Generation and evolution of the orbital angular coherence momentum of mutual coherence tensor for stochastic optical fields
The statistical properties of light play an important role in determining the result of most optical experiment. It has long been recognized that correlations provides a very convenient method in describing the statistical properties of light. In particular, the cross correlation between the fluctuating fields at different space time points, known as the coherence function, is a quantity of great interest. Another important manifestation of the random fluctuations is the phenomenon of partial polarization.
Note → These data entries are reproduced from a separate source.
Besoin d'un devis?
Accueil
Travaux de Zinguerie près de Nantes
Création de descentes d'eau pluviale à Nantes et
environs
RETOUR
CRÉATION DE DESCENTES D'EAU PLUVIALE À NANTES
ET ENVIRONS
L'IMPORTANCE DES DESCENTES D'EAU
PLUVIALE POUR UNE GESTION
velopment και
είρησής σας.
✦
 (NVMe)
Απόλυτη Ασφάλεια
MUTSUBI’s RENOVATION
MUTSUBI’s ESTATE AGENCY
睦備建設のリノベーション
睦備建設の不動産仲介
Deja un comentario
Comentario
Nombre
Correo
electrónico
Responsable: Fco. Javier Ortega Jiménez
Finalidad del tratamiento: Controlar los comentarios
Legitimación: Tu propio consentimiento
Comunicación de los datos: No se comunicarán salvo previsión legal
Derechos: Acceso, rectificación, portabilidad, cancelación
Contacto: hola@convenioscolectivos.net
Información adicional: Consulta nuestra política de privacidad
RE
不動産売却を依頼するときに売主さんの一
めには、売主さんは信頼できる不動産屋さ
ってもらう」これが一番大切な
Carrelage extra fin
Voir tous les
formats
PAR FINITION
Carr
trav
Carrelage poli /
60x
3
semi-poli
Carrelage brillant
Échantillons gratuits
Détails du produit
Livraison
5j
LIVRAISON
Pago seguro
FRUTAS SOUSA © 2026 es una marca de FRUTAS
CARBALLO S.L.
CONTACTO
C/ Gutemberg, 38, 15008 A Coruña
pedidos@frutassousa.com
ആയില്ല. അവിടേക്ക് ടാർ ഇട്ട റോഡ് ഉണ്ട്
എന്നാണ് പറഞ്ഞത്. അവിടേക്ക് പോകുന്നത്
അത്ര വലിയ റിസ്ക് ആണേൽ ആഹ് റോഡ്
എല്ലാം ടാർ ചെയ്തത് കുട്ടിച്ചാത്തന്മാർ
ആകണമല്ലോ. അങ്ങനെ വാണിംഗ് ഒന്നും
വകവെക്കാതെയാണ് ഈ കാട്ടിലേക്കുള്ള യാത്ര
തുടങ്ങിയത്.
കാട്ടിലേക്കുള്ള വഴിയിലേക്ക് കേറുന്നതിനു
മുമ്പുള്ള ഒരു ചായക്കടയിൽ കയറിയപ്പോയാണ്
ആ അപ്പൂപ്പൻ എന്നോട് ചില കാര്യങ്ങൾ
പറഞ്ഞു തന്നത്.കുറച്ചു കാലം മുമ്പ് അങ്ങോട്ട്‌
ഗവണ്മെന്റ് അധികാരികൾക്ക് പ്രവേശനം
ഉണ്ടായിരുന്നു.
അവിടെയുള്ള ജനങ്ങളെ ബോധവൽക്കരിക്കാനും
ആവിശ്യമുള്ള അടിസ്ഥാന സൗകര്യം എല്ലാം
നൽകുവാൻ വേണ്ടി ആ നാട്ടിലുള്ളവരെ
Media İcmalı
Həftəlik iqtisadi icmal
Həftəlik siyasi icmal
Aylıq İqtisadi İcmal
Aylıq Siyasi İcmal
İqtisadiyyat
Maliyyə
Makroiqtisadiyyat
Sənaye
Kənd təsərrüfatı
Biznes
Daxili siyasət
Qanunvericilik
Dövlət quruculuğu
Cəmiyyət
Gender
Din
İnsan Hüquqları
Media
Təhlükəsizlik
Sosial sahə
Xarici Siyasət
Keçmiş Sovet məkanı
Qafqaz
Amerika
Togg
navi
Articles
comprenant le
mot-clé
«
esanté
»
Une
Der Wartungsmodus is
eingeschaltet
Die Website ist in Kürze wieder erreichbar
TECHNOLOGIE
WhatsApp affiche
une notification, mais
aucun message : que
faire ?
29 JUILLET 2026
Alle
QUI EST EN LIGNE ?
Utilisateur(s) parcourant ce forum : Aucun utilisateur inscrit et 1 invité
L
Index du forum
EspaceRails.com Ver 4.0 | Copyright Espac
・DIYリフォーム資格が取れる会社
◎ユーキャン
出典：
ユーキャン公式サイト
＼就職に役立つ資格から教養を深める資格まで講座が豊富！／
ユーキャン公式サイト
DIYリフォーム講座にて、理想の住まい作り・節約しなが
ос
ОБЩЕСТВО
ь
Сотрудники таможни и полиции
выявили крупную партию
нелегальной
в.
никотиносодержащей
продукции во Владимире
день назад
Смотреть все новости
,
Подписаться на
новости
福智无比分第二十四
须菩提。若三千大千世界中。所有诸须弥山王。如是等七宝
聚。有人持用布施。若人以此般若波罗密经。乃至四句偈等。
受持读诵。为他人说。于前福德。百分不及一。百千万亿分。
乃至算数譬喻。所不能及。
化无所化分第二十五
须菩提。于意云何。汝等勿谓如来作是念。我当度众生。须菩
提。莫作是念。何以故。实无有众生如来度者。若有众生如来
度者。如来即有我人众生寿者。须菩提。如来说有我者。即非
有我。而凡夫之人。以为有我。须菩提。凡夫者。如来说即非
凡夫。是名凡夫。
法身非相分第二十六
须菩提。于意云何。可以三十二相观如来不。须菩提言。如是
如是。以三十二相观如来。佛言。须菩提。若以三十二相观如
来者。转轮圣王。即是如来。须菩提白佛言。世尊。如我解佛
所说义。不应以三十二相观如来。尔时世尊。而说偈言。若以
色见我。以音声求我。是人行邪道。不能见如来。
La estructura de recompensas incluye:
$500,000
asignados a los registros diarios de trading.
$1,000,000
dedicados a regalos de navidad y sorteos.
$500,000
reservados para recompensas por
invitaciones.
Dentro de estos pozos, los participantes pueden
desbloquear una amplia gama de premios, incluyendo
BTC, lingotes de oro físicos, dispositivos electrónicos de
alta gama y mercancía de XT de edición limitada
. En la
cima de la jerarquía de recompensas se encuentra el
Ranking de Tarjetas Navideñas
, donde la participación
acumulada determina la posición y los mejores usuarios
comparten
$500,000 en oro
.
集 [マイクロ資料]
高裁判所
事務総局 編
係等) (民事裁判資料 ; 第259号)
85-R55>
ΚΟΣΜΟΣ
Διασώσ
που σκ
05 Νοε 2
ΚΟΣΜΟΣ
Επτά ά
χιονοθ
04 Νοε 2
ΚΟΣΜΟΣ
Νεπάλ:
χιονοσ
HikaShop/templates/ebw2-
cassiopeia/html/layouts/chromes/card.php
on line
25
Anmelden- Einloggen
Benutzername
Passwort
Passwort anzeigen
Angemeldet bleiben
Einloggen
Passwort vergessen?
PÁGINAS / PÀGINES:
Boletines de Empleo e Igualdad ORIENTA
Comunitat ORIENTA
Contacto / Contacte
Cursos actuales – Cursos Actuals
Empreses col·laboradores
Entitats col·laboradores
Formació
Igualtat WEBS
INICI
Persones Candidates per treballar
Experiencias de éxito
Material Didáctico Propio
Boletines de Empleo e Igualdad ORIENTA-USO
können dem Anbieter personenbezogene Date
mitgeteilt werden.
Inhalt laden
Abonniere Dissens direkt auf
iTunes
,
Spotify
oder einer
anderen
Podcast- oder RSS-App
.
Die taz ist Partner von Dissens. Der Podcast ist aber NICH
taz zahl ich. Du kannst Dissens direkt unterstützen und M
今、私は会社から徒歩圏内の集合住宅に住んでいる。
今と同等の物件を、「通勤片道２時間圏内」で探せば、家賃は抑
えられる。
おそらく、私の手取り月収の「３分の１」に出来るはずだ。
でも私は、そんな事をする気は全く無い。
In recent years, the unification of the phenomena of coherence and polarization has attracted new interests and some developments have been made to demonstrate the usefulness of this more comprehensive formulation of correlation effects in stochastic electromagnetic beams.
On the other hand, optical vortices or phase singularities in optical fields have been known for a long time, and extensive studies have been made on their basic properties since the seminal work of Nye and Berry in the early 1970s. Among various fantastic features possessed by optical vortices, the existence of the orbital angular momentum of light is one of the most fundamental properties. Recently, the field of singular optics has been extended to the realm of correlation functions, where a new term coherence vortices has been introduced to refer to phase singularities of the complex coherence function. We have presented a direct experimental evidence of the phase singularity of coherence function, and observed a newly defined quantity orbital angular coherence momentum associated with the coherence vortex. In this talk, we will present the theoretical and experimental investigations into the newly introduced spin and orbital angular momenta of coherence tensor. Some associated properties such as the fractional coherence vortex with its analogy to Aharonov-Bohm effect and Fujiwhara effect between two coherence vortices are also investigated for the first time.